#### [WHAT IS BEING ASKED]
Entries follow. Give back exactly the lines starting at the one containing "Find all instances of small" and ending at the one containing "Image attached. Is", and no other lines.

Stored data entries
******
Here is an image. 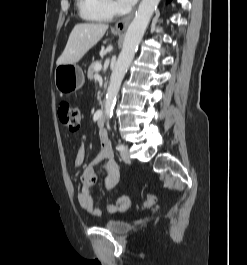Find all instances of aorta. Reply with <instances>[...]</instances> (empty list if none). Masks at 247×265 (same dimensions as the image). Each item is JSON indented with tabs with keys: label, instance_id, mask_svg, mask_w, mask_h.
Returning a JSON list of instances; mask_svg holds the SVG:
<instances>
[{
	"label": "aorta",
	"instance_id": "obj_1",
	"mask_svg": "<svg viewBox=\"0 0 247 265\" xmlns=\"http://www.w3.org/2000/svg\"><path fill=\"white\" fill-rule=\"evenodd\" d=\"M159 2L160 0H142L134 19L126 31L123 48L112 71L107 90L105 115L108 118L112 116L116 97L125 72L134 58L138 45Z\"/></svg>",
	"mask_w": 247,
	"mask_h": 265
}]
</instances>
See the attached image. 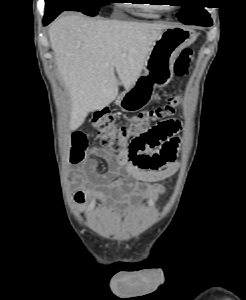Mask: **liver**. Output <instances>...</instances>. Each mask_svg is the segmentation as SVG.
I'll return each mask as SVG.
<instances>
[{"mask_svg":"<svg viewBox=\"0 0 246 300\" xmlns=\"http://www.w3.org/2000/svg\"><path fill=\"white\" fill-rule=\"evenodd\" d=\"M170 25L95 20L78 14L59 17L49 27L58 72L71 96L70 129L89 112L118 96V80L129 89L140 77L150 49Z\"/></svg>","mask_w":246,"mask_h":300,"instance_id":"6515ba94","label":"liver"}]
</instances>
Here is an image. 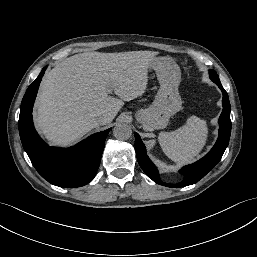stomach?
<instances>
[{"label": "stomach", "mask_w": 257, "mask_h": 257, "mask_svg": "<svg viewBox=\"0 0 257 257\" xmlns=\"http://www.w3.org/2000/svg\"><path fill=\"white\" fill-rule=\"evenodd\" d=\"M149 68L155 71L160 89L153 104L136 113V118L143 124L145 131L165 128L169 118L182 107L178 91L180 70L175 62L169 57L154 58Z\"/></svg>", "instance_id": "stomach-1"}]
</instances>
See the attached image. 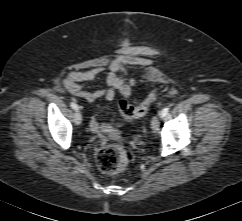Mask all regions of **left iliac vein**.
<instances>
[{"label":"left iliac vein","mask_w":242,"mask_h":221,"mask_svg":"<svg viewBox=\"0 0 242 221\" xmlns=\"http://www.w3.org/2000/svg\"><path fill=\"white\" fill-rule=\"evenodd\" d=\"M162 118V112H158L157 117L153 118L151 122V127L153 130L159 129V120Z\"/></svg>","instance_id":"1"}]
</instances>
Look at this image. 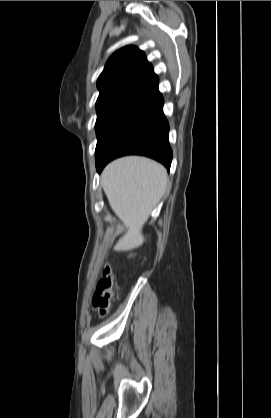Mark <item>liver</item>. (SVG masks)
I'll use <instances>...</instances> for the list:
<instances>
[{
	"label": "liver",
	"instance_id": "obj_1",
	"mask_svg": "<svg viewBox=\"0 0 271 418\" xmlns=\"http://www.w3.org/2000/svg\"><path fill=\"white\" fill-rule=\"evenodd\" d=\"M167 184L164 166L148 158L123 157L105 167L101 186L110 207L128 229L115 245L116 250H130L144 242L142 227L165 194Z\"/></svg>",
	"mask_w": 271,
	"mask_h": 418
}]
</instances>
******
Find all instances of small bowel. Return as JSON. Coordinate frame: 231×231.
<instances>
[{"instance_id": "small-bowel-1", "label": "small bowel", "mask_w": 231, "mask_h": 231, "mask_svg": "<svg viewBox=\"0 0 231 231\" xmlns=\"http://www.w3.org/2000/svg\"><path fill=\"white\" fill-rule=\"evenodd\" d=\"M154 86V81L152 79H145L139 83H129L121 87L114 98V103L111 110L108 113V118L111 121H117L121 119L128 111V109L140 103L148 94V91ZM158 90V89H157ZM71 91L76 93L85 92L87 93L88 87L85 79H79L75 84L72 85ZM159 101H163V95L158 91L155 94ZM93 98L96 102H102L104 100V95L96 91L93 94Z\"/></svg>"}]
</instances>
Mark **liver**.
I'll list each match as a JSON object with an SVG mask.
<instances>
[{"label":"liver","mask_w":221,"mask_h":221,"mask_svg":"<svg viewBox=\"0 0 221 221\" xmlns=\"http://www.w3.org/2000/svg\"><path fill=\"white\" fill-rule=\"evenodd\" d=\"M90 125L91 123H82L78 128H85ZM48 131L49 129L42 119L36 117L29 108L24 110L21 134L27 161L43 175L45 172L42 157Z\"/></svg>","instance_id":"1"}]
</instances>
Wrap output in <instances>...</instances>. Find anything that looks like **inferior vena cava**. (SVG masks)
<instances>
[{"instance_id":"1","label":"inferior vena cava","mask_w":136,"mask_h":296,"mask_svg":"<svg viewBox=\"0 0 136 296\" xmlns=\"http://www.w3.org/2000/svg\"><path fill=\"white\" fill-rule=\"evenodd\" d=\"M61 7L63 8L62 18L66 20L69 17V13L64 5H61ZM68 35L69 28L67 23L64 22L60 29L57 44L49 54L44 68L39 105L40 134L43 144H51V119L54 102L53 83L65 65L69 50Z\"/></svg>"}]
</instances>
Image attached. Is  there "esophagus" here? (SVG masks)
******
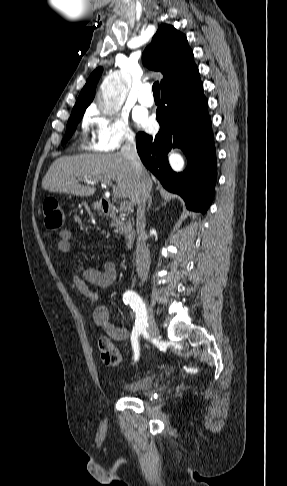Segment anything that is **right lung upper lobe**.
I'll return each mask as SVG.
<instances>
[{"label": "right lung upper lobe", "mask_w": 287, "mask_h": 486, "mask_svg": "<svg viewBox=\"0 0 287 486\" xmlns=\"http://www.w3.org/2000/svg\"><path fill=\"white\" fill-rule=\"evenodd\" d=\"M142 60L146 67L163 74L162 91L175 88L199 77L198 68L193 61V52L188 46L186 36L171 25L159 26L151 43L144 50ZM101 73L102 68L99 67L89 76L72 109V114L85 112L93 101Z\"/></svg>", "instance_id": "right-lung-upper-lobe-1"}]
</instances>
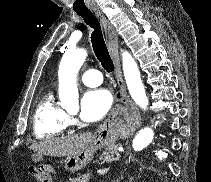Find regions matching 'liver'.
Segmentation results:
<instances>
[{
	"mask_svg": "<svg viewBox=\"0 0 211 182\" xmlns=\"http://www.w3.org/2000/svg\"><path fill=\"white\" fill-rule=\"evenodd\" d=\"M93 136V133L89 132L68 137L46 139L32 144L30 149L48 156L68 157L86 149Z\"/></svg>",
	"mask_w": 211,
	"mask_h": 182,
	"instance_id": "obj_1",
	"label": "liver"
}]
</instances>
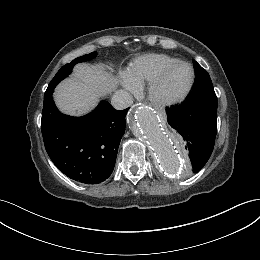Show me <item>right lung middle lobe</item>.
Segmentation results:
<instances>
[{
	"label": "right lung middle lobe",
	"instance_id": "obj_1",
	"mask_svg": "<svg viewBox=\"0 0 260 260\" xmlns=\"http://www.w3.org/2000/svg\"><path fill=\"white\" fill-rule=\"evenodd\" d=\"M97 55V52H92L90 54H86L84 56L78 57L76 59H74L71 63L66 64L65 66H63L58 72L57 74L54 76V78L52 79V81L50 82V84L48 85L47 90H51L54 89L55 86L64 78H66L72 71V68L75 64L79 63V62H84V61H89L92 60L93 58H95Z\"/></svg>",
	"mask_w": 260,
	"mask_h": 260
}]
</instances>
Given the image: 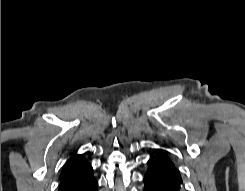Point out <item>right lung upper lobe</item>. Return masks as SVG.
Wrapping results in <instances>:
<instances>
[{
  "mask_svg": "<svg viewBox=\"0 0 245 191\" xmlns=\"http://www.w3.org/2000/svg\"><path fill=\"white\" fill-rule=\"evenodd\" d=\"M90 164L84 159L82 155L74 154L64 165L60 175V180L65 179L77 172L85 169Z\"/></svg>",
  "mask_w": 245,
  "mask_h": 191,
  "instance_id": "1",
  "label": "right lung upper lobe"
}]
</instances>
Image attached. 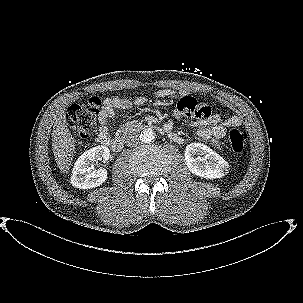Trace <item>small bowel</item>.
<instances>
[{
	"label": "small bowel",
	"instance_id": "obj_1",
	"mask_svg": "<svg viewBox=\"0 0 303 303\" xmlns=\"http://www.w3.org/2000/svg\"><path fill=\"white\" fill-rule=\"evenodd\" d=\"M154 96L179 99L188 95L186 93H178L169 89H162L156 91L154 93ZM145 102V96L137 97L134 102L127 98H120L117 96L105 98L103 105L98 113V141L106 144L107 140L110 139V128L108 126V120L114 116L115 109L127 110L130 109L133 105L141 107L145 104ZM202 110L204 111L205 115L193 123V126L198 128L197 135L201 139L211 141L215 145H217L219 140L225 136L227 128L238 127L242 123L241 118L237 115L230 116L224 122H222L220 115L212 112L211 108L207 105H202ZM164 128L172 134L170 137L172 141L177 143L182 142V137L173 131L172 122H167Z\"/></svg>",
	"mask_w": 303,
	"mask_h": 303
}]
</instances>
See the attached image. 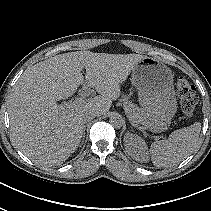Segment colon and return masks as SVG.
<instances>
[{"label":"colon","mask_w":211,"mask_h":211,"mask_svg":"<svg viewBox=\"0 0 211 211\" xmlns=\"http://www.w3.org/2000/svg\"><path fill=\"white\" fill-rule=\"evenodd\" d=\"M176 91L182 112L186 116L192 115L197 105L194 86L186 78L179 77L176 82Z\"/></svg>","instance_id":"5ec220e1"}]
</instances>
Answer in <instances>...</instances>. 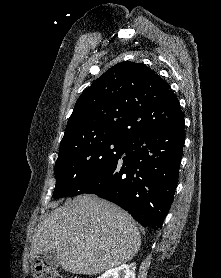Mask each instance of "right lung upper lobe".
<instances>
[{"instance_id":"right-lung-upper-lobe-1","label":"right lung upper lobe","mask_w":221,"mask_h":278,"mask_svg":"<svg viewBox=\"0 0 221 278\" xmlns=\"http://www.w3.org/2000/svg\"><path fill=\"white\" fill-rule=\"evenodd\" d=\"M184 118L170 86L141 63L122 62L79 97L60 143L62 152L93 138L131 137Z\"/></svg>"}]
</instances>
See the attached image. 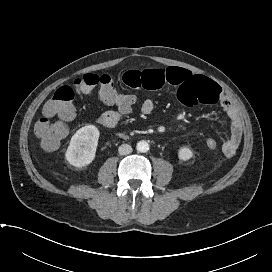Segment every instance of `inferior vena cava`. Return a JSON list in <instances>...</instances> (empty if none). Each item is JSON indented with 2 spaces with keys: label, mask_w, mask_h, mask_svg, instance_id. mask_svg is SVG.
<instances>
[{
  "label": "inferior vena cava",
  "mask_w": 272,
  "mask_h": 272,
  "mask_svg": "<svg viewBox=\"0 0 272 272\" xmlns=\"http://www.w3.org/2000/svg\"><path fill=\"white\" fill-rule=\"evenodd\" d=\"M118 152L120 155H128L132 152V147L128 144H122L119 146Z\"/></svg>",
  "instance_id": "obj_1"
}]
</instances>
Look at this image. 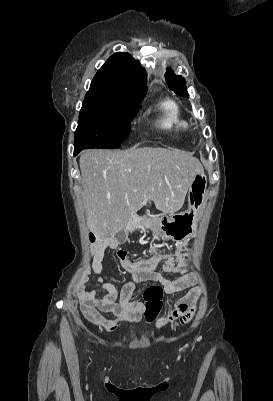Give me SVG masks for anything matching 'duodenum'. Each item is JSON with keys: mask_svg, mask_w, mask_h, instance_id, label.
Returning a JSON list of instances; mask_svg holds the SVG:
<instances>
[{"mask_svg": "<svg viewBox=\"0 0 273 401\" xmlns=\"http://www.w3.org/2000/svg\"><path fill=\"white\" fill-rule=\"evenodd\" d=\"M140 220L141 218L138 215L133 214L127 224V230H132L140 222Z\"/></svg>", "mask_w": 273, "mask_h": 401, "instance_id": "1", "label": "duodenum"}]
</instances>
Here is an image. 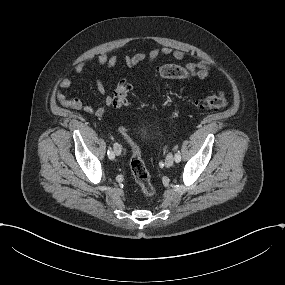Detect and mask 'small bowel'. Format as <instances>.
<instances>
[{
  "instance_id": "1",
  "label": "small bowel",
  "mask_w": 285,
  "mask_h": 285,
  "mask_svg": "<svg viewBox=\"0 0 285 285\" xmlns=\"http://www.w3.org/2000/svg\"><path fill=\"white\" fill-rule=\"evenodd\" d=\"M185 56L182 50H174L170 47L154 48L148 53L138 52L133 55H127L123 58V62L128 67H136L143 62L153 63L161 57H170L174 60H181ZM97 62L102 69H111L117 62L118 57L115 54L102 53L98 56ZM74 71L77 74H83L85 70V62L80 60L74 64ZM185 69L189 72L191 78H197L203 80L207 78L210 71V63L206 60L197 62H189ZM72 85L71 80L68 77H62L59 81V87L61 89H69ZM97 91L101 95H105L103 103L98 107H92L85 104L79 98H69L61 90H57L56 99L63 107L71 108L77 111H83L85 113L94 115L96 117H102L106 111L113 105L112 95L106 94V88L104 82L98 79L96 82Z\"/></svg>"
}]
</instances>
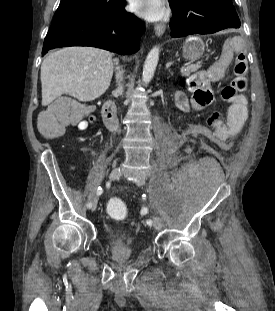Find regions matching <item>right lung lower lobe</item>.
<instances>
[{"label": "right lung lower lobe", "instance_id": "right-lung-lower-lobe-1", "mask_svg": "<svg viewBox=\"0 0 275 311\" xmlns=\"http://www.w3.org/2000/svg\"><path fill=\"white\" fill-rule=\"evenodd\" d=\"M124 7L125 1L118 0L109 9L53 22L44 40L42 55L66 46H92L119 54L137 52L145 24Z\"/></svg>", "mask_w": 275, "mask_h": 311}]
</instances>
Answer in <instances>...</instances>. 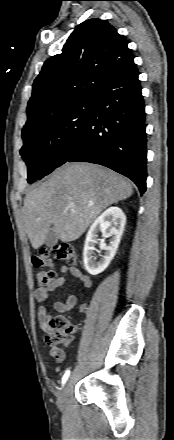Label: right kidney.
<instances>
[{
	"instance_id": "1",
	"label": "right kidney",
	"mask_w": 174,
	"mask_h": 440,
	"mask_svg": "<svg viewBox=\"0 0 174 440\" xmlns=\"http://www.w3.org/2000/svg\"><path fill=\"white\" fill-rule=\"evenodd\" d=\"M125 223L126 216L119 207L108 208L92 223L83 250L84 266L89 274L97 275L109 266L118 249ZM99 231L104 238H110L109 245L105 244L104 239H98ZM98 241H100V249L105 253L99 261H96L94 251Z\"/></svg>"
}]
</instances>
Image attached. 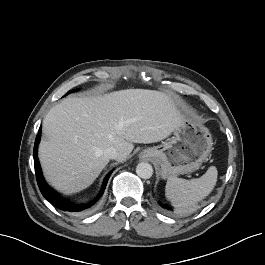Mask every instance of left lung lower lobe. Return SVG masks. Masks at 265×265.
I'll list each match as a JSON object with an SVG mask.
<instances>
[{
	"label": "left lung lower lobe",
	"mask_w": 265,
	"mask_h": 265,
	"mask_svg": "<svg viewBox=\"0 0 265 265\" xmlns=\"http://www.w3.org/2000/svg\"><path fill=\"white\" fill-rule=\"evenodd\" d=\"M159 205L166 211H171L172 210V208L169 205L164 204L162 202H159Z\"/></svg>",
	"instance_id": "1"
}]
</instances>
******
#### [EXPECTED ANSWER]
Find all instances of small bowel. Return as JSON. Coordinate frame: 231×231.
<instances>
[{"instance_id": "small-bowel-1", "label": "small bowel", "mask_w": 231, "mask_h": 231, "mask_svg": "<svg viewBox=\"0 0 231 231\" xmlns=\"http://www.w3.org/2000/svg\"><path fill=\"white\" fill-rule=\"evenodd\" d=\"M154 86V81L152 79H145L139 83H129L121 87L114 98V103L111 110L108 113V118L111 121H117L121 119L128 111V109L140 103L148 94V91ZM158 90V89H157ZM71 91L76 93L85 92L87 93L88 87L85 79H79L75 84L72 85ZM159 101H163V95L158 91L155 94ZM93 98L96 102H102L104 100V95L96 91L93 94Z\"/></svg>"}]
</instances>
Mark **liver**.
I'll list each match as a JSON object with an SVG mask.
<instances>
[{"label":"liver","mask_w":221,"mask_h":221,"mask_svg":"<svg viewBox=\"0 0 221 221\" xmlns=\"http://www.w3.org/2000/svg\"><path fill=\"white\" fill-rule=\"evenodd\" d=\"M90 125L91 123H82L78 128H85ZM48 131L49 129L42 119L36 117L29 108L24 110L21 134L27 161L43 175L45 172L42 157Z\"/></svg>","instance_id":"1"}]
</instances>
Wrap output in <instances>...</instances>. Find anything that looks like **inferior vena cava**. (SVG masks)
<instances>
[{"instance_id":"1","label":"inferior vena cava","mask_w":136,"mask_h":296,"mask_svg":"<svg viewBox=\"0 0 136 296\" xmlns=\"http://www.w3.org/2000/svg\"><path fill=\"white\" fill-rule=\"evenodd\" d=\"M61 7L63 8L62 18L66 20L69 17V13L64 5H61ZM68 35L69 28L67 23L64 22L60 29L57 44L49 54L44 68L39 105L40 134L43 144H51V119L54 102L53 83L65 65L69 50Z\"/></svg>"}]
</instances>
Image attached. Is  there "esophagus" here? (SVG masks)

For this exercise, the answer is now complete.